*** PROVIDED RECORDS Section Begins ***
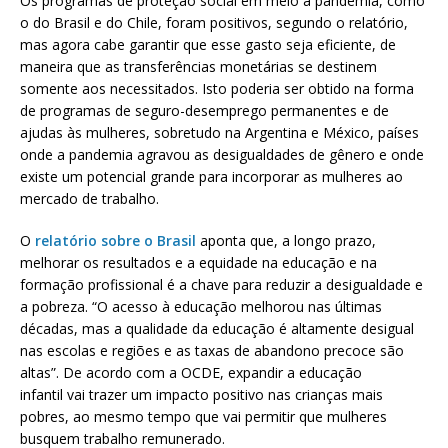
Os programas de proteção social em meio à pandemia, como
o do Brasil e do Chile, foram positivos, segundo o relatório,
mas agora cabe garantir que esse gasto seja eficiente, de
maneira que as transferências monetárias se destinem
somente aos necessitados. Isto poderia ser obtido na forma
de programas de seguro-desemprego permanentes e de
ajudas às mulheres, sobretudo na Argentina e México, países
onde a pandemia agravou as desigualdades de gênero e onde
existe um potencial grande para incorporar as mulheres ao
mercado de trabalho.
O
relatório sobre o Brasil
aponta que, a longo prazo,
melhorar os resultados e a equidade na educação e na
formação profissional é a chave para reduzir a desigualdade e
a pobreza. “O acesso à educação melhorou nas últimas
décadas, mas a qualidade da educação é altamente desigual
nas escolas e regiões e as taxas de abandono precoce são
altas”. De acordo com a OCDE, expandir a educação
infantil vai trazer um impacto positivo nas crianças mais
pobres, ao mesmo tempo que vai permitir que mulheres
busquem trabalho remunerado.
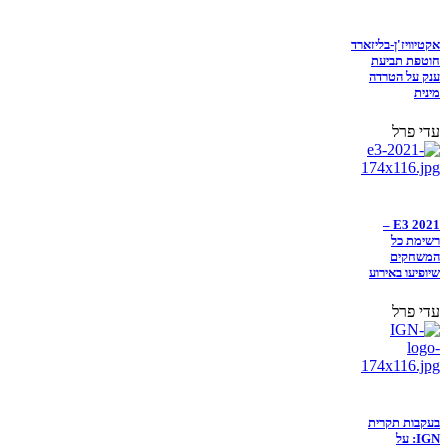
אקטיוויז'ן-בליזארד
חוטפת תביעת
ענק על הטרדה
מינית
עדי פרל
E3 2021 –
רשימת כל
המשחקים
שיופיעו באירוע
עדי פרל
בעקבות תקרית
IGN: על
*** PROVIDED RECORDS Section Ends ***
*** PROVIDED RECORDS Section Begins ***
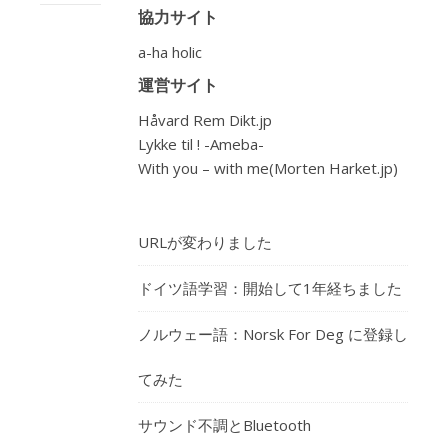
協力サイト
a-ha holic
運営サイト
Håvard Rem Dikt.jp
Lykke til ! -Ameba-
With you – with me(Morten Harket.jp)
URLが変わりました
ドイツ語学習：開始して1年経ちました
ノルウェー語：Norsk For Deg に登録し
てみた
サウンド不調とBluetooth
*** PROVIDED RECORDS Section Ends ***
__TASK ITEM__
Which lines of the data include the word "educação"? Copy each one.

__TASK RESULT__
melhorar os resultados e a equidade na educação e na
a pobreza. “O acesso à educação melhorou nas últimas
décadas, mas a qualidade da educação é altamente desigual
altas”. De acordo com a OCDE, expandir a educação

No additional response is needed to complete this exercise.